This episode features an interview with John Broderick, Operating Partner at Argosy Private Equity. In addition to operating partner, John has served as a business unit manager, a general manager, and a VP of operations. And now he supports growth initiatives as part of Argosy’s private equity team.
As an engineer (unusual in the private equity world), John cut his teeth as an operator for small divisions of large billion-dollar companies. After being exposed to world-class business execution, he made a pivot into private equity bringing a “been there, done that” skill set. He’s excelled in private equity for 15 years, making for an almost 50/50 career split.
Some key takeaways from our conversation:
About Argosy Private Equity
- Argosy Private Equity invests in the lower middle market with a diverse portfolio of companies in industrial manufacturing, municipal services, aviation, and franchising.
- John has been involved with Argosy as an Operating Partner for five years.
Value Creation Methodology
- Argosy leadership developed a proprietary value creation toolbox modeled after best-in-class companies, such as Sandvik, Siemens and Danaher that they offer to their portfolio.
- John is a practitioner and a zealot, of best practices. When he came to Argosy, he brought a set of tools which they call the Value Creation Methodology.
- Argosy has deployed those 40 tools across its portfolio with good success.
- Chief Outsiders was instrumental in building out Argosy’s marketing playbook with best practices. That’s how they go to market and how the operating partners work with the portfolio group.
Engaged from LOI
- The operating partners get involved post LOI (letter of intent). That helps with integration and creates a much easier transition post close.
- They work with the deal team, and in most cases, cooperatively manage diligence streams.
- Earlier involvement helps to build relationships, understand the levers of the business, and avoid delays post close.
- A strong, three-way relationship is formed between the operating partner, the deal team, and the leadership and management of the company.
- Post close, they run a 100-day plan and start working with strategic planning to carve out the roadmap for the company.
Getting Stronger During the Pandemic
- Last year, all of Argosy’s portfolio companies had to innovate quickly.
- Argosy knew in mid-March of 2020 that the business world was going to change and applied a seven-step process with its portfolio groups to adapt.
- They did a lot of best practice sharing and hosted webinars for PPV and PPP loans and remote workforce engagement and conducted a variety of sharing and learning forums.
- By October of last year, Argosy’s portfolio revenue, year over year, exceeded 2019’s.

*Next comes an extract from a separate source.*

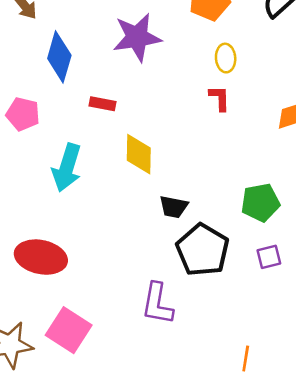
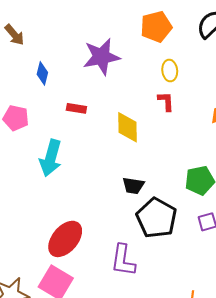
blue diamond: (59, 57) -> (42, 73), size x0.6
yellow diamond: (139, 154) -> (128, 127), moved
red ellipse: (41, 257) -> (65, 239), moved, turned -60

- Argosy was able to come through the pandemic stronger in its portfolio companies because they innovated.
- Many companies developed a built-in resiliency like, “Hey, we got through 2020, we can get through anything.”
- Engaging customers is completely different now. Buying behaviors are not going back to what they were pre-pandemic.
- The work that Argosy did with Chief Outsiders in 2019 on developing a playbook for marketing was very much exercised across its portfolio last year.
- A heavy push in marketing acted as a springboard for continuous investment and a commitment and an appreciation for the power of great marketing.
- Argosy’s value creation toolbox is broken up into three categories or pillars, human capital and professionalization, strategy and growth, and lean enterprise focused on the entire organization.
- Phase one is getting the right team in place, the right talent, then working on culture.
- Phase two is to capitalize on that talent and culture and build a great execution or operations foundation for the business.
- The last piece is to lean into marketing and sales without hesitation and without risk.
- Every investment is different, which modifies Argosy’s approach and strategy.
- Argosy and a dozen of its portfolio companies use the seven-step Hoshin Kanri process as a centerpiece of voice of customer strategic planning and building a world-class execution model.
- Marketers know more than anyone how important it is to be nimble
Using Outside Resources
- Argosy employs third-party resources as an arm of their value creation playbook.
- They have developed intimate relationships based on trust and collaboration with a variety of third-party groups.
- As a small operating partner group, Argosy often relies on outside resources for bandwidth and expertise that an individual or operating partner lack.
- They introduce third-party groups to the portfolio company that’s in need, whether it’s a strength to capitalize on or a weakness to mitigate.
- A real, collaborative, trustworthy relationship, like the one Argosy has built with Chief Outsiders is a model for its other third-party groups.